The consent for Mashelkar proposals on r-Pharma drugs could possibly see a renewed interest by venture capitalists, according to Nitin Deshmukh, member executive council Association for Biotechnology Led Entrepreneurs (ABLE) and Head, Private Equity, Kotak Mahindra Bank.
VC funds for the biotechnology sector have received a lukewarm response all these years. This is because of two factors. One is the apprehension about the viability of the projects and the other is the delay in approval processes of the Regulatory Reforms for the Recombinant Pharma Products.
"With the landmark approval granted by MoFE, we should be able to see increased VC funding in the sector," Deshmukh stated.

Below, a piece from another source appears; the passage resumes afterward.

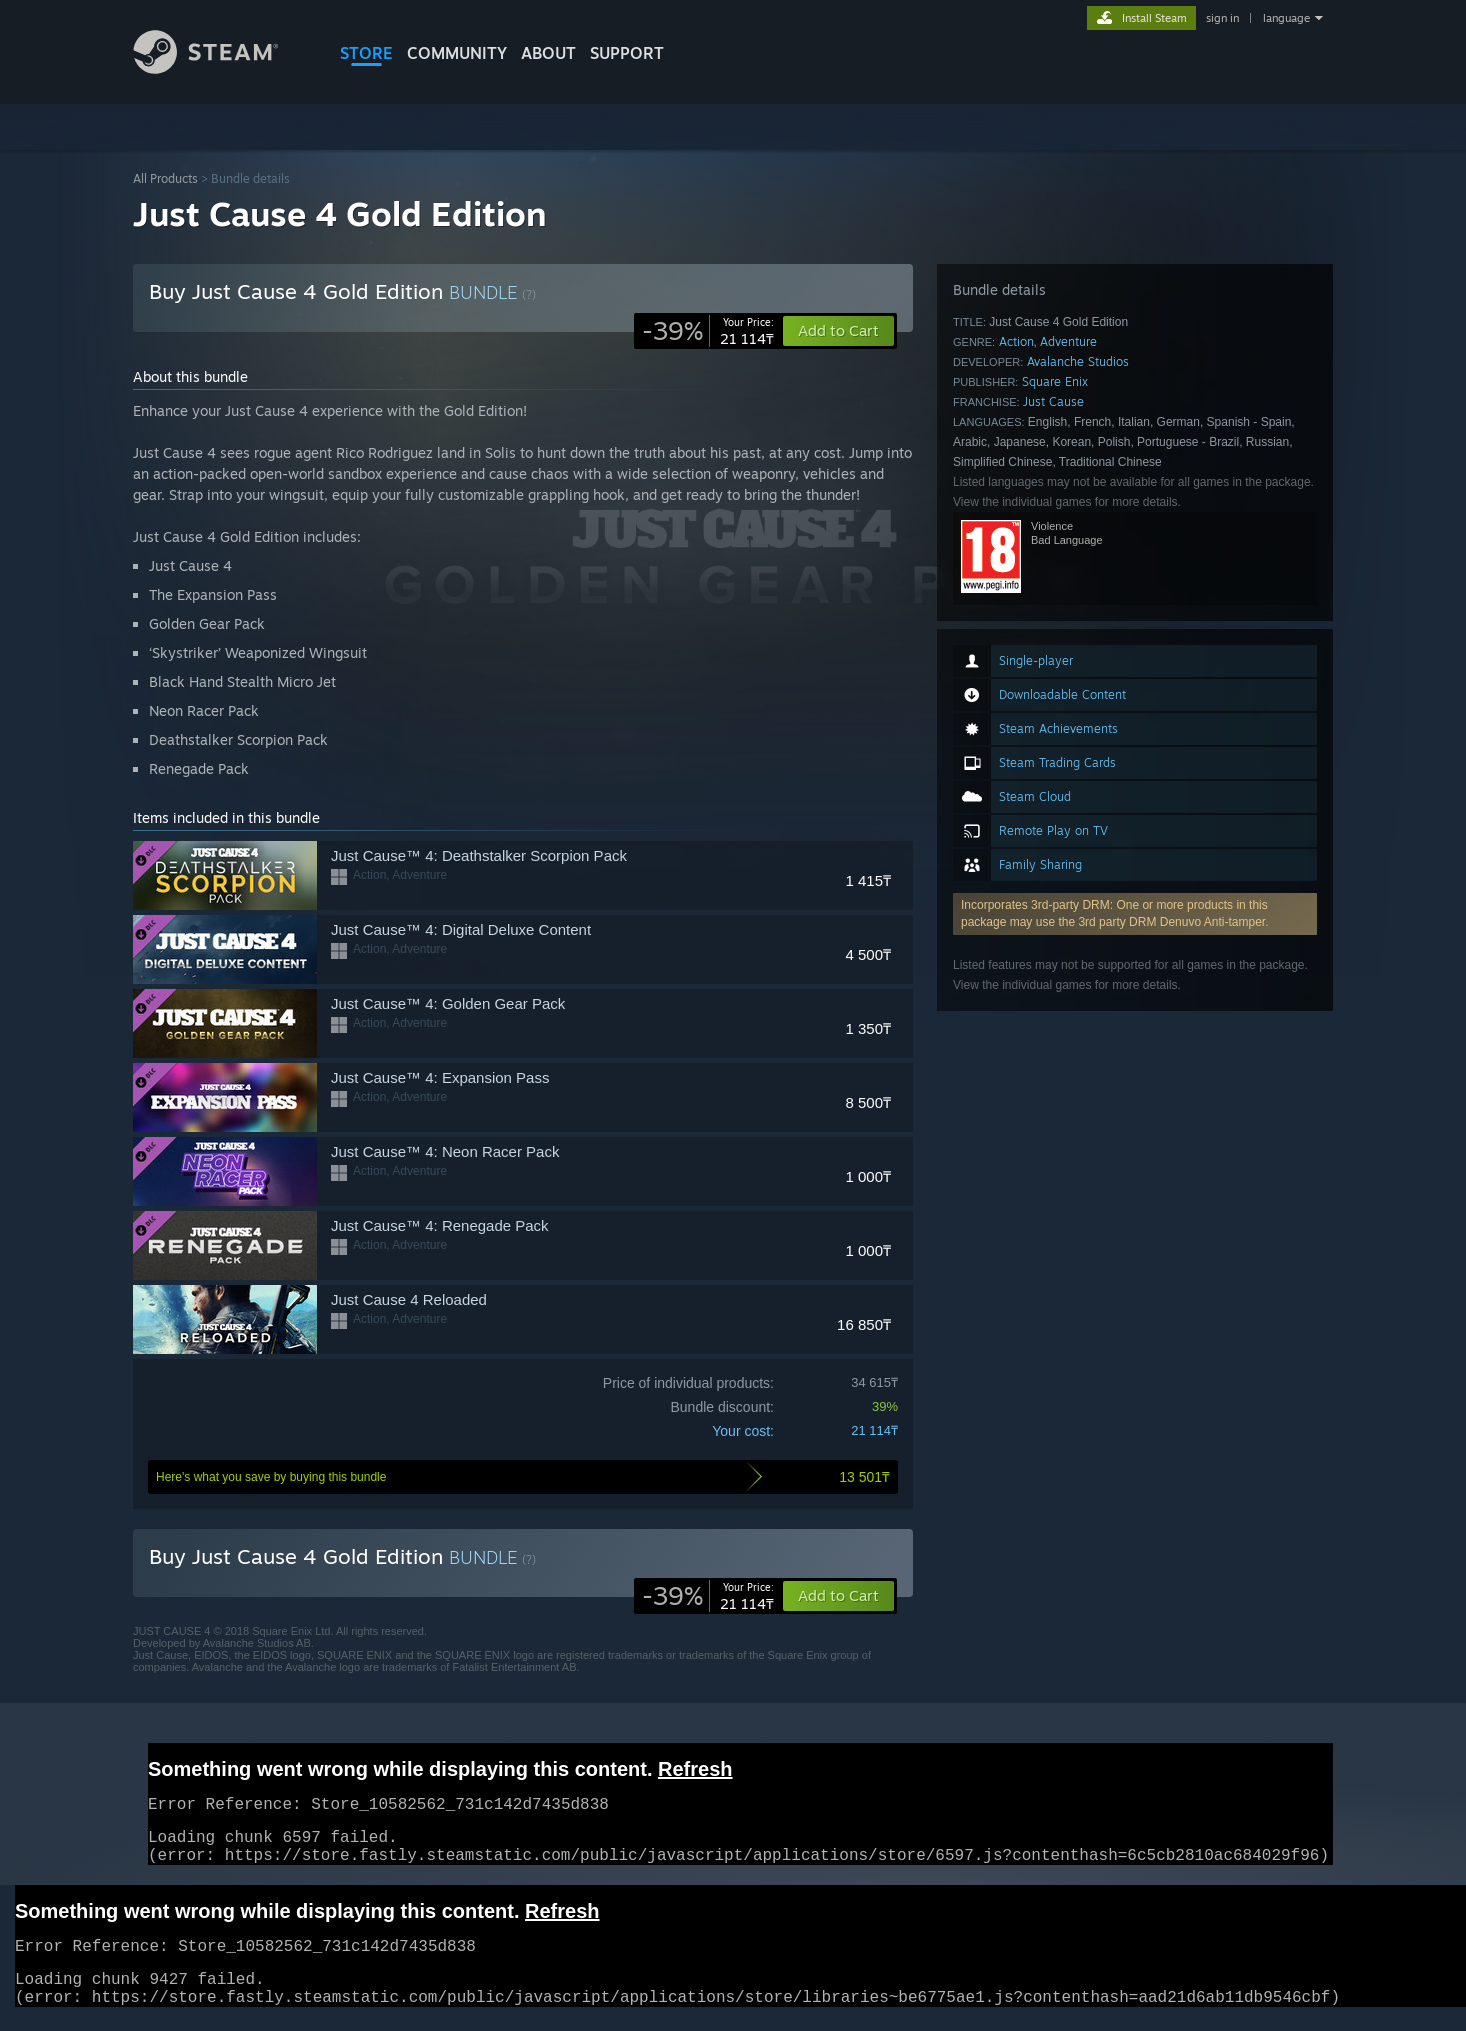 This screenshot has height=2031, width=1466. I want to click on All Products, so click(165, 178).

The execution of the new arrangement for r-Pharma drugs that will come into force from April 1, 2006 will augment the international know-how of Indian bio-pharma companies to develop and commercialize recombinant pharma products in a way that eliminates arduous procedures that stalled the approvals for companies.
The current trend indicates that biotech-pharma companies are not moving so much for VC funds. This is because capital markets are on a positive note and private equity funds are getting preferential allotments in listed company stocks. Therefore companies for their expansion plans are investing across sectors like infrastructure, banking financial services and sugar which are traditional domains showing promising returns, informed Deshmukh.
Earlier, companies seeking environmental clearances associated with genetically modified food/crops/pharmaceuticals, faced long drawn and cumbersome procedures because of 'Rules for the Manufacture, Use, Import, And Export And Storage Of Hazardous Micro Organisms Genetically Engineered Organisms or Cells, 1989', framed under the provisions of the Environment (Protection) Act, 1986.
To streamline the regulatory process in respect of the r-Pharma Sector, the MoEF had constituted a Task Force on Recombinant Pharma Sector under the Chairmanship of Dr R A Mashelkar, DG, CSIR with a vide OM No 12/7/2004-CS dated 20.4.2004. The mandate of the Task Force was to review the current framework and recommend a transparent and streamlined regulatory mechanism and process for the use of living Modified Organisms (LMOs) in the pharmaceutical industry during the various stages of R & D, testing, manufacture and import of LMOs as drugs.